Just to finish on the rain / damp / mud theme: Nowadays I abandon the car at the point where it turns 90 degrees in the mud and walk the rest of the way home. While doing that this evening I noticed three things. First, I have a hole in my right boot – didn’t notice that between April and September when I seemed to be living in a hot, dry country. Secondly, there are large paw prints in the mud inside the fenced property; obviously I fervently hoped they belonged to a lynx but after close analysis have to conclude they belong to a neighbouring labrador. And thirdly, I have a river, not a post-deluge drain-off, but a bona fide river complete with a rock riverbed, a series of small waterfalls and pools, and a mid-level rippling roar. There are frogs are croaking on the banks.
I’m fairly sure all this wasn’t there yesterday. The new river forms a clear lagoon, a self-prescribed knee-deep moat, where the gate should be, before splashing off down through the neighbouring fields to surprise someone else.
Where it starts, I’m not sure, but the chances are it might be in that evergreen lush patch. Perhaps there is a spring; I shall get myself a forked stick and go dowsing after I look up the instructions online, although you hardly need a stick – you only have to look through the window to see water.
The water in the house comes from a well which taps into some dreadful sounding underground lake. I don’t winch it up in a pail, but have a complicated Heath Robinson type system of well pumps and pressure pumps and pipes which suck it up 100 metres and across a field into a water deposit, then on through a hi-tech decalcifying machine with a bleeping electronic display which means nothing to me, and then finally through rather nice taps.
Currently though, most of the water coming into the house comes via the wide gaps under the doors, with quite a bit more coming through the leaking roof, and some just soaking through the bathroom wall.

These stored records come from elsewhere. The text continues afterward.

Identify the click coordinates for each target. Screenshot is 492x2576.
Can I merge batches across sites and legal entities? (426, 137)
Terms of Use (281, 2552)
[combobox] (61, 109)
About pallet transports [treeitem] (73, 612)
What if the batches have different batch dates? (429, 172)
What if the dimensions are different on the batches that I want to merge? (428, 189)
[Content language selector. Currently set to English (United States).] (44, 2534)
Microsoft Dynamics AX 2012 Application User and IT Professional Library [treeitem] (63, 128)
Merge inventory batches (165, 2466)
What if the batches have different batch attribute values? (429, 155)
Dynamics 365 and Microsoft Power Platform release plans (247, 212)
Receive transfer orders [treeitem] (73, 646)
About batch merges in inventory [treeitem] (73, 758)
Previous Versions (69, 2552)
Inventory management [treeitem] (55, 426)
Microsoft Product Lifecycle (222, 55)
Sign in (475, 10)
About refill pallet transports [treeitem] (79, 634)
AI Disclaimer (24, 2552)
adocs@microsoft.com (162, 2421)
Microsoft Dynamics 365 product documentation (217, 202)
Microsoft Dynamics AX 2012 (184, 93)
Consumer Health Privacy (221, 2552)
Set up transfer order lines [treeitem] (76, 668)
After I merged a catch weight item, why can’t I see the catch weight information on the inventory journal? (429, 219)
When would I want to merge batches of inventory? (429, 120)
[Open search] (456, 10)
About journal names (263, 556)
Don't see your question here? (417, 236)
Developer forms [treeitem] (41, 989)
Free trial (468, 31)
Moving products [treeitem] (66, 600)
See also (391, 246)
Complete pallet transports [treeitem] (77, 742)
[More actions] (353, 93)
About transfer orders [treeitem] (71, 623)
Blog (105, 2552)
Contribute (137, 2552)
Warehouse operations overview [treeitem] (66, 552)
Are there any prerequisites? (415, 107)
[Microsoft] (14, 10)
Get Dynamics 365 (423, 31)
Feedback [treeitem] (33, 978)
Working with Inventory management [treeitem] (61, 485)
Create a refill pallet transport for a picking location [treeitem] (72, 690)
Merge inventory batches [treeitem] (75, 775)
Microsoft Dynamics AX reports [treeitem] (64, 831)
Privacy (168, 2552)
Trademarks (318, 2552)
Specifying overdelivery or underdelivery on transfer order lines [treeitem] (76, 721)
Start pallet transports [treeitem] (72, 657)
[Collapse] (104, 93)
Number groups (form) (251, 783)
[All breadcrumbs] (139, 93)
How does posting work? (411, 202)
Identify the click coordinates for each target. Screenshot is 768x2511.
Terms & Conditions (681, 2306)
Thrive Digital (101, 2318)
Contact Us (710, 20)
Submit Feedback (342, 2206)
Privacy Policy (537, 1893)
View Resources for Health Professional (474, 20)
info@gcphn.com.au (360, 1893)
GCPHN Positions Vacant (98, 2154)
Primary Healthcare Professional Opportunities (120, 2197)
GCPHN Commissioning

The jocular Ivan came to assess the situation on Thursday, and chipped away at something, but it seems nothing much can be done until it stops raining, and the chances of that happening anytime soon are slim. Never mind. The rainwater tastes better than the well water and there’s a seemingly unlimited supply, so I’ve been collecting it in buckets and pans (and actually, also the wheelbarrow), and putting on my boots to go out in the rain every time I need to fill the kettle. Modern life.
Published a little after the events.